_What the task asks_.
Below are some records. How many of their lines contain the string "отделения"? Give the number only.

_Saved data entries_.
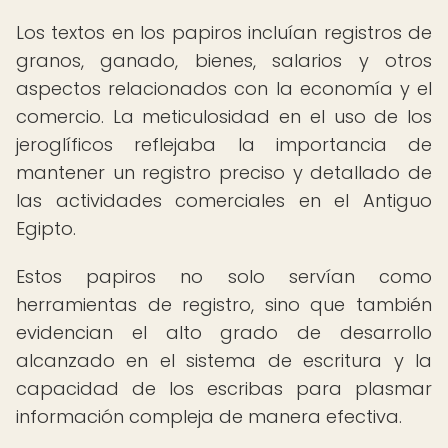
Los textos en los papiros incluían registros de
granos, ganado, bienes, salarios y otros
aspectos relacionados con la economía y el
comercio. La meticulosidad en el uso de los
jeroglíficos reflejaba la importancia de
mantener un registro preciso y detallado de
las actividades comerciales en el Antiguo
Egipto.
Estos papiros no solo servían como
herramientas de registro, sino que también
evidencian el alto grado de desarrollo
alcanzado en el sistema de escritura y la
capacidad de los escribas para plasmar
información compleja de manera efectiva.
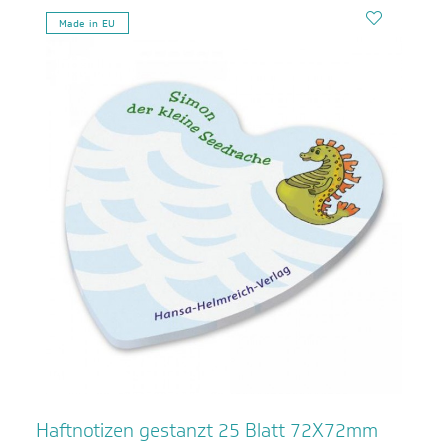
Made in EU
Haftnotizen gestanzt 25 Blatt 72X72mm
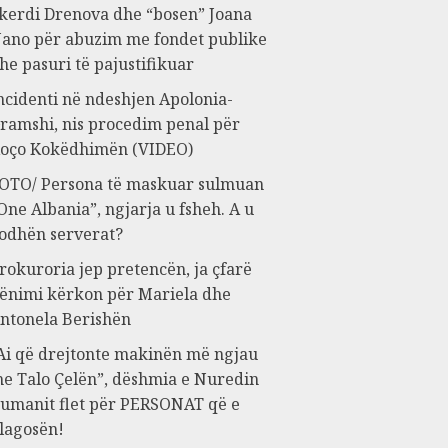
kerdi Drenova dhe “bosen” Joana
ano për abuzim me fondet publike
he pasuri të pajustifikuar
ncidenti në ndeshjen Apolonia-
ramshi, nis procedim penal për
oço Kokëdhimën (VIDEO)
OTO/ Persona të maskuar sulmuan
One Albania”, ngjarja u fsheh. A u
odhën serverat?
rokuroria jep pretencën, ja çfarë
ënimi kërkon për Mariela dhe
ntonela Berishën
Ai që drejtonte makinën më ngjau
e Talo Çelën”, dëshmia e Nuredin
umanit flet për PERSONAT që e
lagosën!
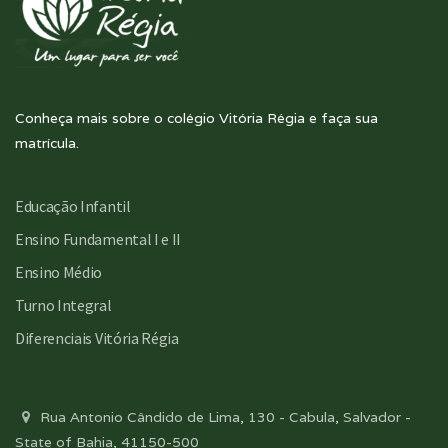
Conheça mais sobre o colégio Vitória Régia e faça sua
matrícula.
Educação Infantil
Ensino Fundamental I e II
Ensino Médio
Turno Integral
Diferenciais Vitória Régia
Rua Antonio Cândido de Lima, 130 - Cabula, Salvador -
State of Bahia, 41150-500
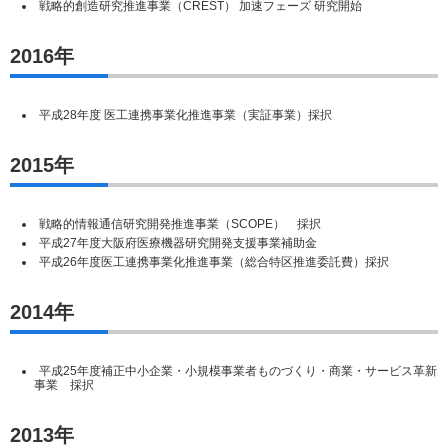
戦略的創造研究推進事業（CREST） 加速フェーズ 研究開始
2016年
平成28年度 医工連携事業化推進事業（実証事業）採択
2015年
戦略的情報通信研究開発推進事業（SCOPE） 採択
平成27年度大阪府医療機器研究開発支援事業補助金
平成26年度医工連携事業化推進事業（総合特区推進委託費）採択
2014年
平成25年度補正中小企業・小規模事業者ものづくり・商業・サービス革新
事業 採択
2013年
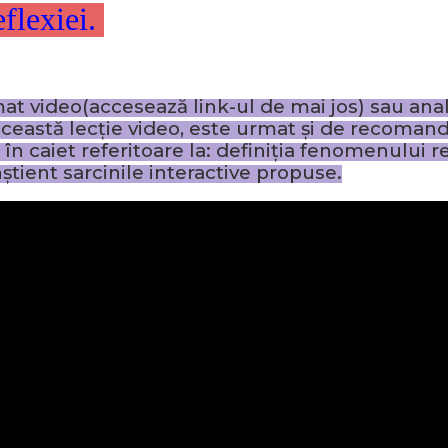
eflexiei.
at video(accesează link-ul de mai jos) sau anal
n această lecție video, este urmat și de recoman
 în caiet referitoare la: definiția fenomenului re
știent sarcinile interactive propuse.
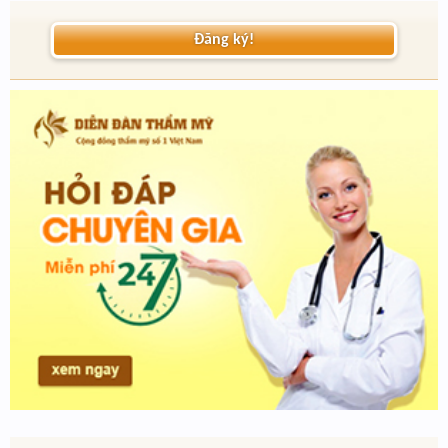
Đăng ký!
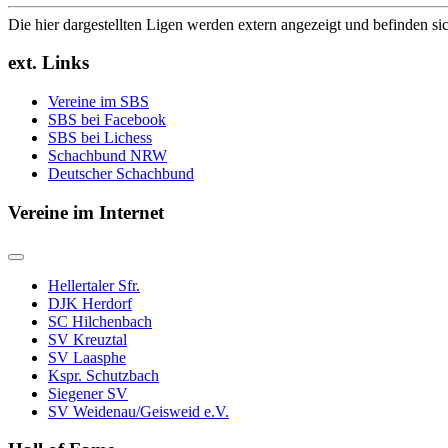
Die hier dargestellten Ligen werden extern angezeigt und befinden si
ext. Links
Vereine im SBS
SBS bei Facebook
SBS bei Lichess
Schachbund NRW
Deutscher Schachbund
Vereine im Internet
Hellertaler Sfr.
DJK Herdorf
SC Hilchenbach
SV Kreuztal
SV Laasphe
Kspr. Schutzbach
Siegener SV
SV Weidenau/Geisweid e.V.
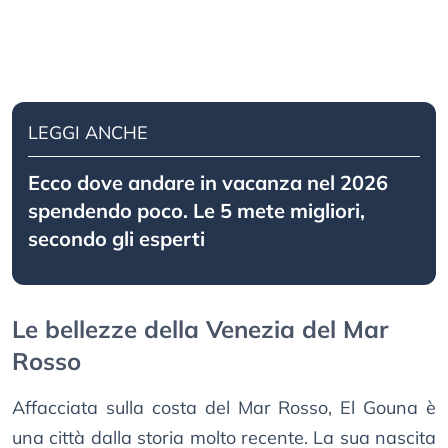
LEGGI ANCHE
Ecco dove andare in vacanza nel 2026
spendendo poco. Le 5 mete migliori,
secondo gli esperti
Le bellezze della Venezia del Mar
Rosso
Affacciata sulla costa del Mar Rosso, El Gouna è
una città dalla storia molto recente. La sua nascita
==
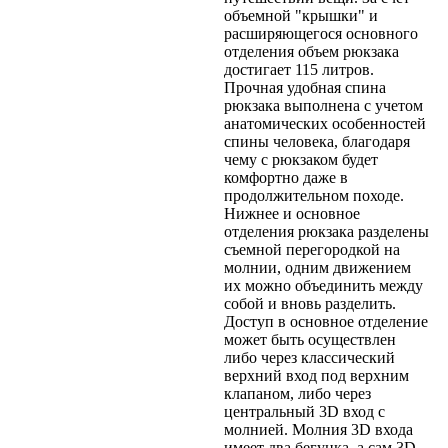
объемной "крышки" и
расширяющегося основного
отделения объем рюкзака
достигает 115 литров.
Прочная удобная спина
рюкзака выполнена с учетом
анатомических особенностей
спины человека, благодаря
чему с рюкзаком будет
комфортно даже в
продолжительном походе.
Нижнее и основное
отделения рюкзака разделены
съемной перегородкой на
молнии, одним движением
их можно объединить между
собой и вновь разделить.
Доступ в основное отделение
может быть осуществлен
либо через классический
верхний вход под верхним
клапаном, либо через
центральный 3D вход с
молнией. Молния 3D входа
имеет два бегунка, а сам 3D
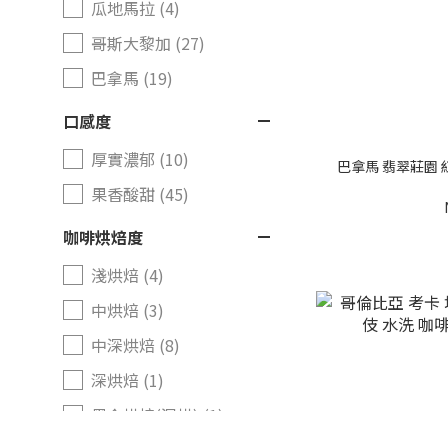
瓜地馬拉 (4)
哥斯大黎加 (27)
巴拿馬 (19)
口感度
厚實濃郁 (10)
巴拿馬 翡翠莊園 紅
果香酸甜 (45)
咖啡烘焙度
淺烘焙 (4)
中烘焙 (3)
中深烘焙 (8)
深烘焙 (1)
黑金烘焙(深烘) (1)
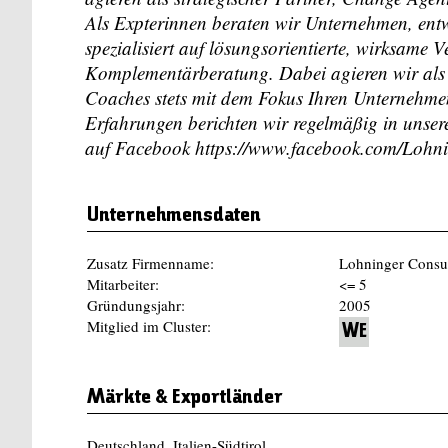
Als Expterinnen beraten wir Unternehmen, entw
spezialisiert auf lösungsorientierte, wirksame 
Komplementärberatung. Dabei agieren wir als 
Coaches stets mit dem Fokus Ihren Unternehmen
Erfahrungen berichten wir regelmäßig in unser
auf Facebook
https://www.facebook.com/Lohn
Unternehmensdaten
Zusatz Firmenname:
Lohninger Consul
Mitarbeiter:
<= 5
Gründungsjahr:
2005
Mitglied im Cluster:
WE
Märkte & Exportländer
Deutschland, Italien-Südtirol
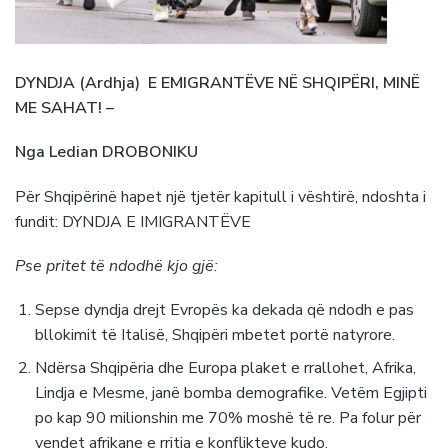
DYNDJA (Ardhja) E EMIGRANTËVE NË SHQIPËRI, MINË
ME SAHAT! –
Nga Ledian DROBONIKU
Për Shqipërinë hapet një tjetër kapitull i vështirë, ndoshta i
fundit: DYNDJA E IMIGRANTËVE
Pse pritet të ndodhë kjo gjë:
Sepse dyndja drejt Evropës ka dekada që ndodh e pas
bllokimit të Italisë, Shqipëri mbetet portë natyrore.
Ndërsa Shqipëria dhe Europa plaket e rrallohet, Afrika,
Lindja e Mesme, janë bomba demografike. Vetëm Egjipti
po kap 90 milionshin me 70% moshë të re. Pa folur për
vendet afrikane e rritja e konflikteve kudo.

_Answer section_.
2